Task statement:
Each line below is to be repeated exactly; any picture is to be left out.

(Extracted page text data)
##########

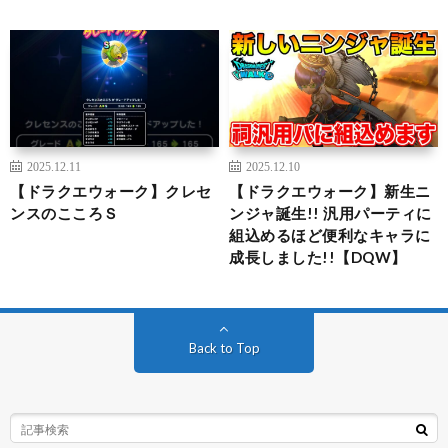
2025.12.11
2025.12.10
【ドラクエウォーク】クレセ
【ドラクエウォーク】新生ニ
ンスのこころＳ
ンジャ誕生!! 汎用パーティに
組込めるほど便利なキャラに
成長しました!!【DQW】
Back to Top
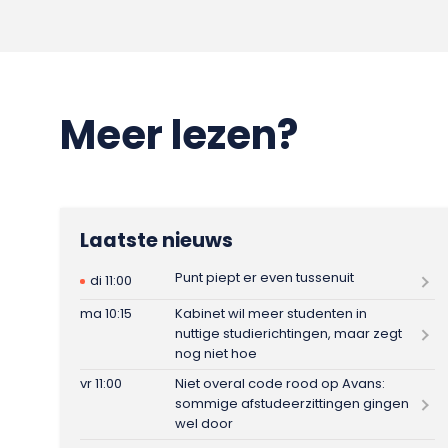
Meer lezen?
Laatste nieuws
Punt piept er even tussenuit
di 11:00
ma 10:15
Kabinet wil meer studenten in
nuttige studierichtingen, maar zegt
nog niet hoe
vr 11:00
Niet overal code rood op Avans:
sommige afstudeerzittingen gingen
wel door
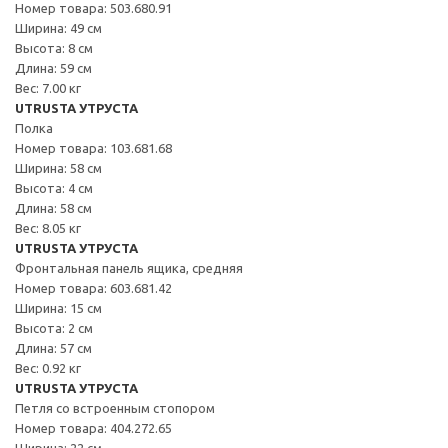
Номер товара: 503.680.91
Ширина: 49 см
Высота: 8 см
Длина: 59 см
Вес: 7.00 кг
UTRUSTA УТРУСТА
Полка
Номер товара: 103.681.68
Ширина: 58 см
Высота: 4 см
Длина: 58 см
Вес: 8.05 кг
UTRUSTA УТРУСТА
Фронтальная панель ящика, средняя
Номер товара: 603.681.42
Ширина: 15 см
Высота: 2 см
Длина: 57 см
Вес: 0.92 кг
UTRUSTA УТРУСТА
Петля со встроенным стопором
Номер товара: 404.272.65
Ширина: 22 см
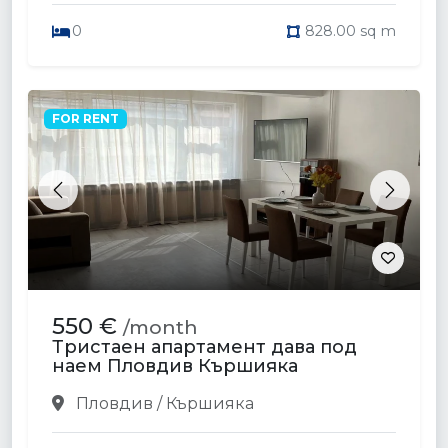
0
828.00 sq m
FOR RENT
Previous
Next
550 €
/month
Тристаен апартамент дава под
наем Пловдив Кършияка
Пловдив / Кършияка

##########

Exercise solution:
2025.12.11
2025.12.10
【ドラクエウォーク】クレセ
【ドラクエウォーク】新生ニ
ンスのこころＳ
ンジャ誕生!! 汎用パーティに
組込めるほど便利なキャラに
成長しました!!【DQW】
Back to Top
Meer lezen?
Laatste nieuws
Punt piept er even tussenuit
di 11:00
ma 10:15
Kabinet wil meer studenten in
nuttige studierichtingen, maar zegt
nog niet hoe
vr 11:00
Niet overal code rood op Avans:
sommige afstudeerzittingen gingen
wel door
Номер товара: 503.680.91
Ширина: 49 см
Высота: 8 см
Длина: 59 см
Вес: 7.00 кг
UTRUSTA УТРУСТА
Полка
Номер товара: 103.681.68
Ширина: 58 см
Высота: 4 см
Длина: 58 см
Вес: 8.05 кг
UTRUSTA УТРУСТА
Фронтальная панель ящика, средняя
Номер товара: 603.681.42
Ширина: 15 см
Высота: 2 см
Длина: 57 см
Вес: 0.92 кг
UTRUSTA УТРУСТА
Петля со встроенным стопором
Номер товара: 404.272.65
Ширина: 22 см
0
828.00 sq m
FOR RENT
Previous
Next
550 €
/month
Тристаен апартамент дава под
наем Пловдив Кършияка
Пловдив / Кършияка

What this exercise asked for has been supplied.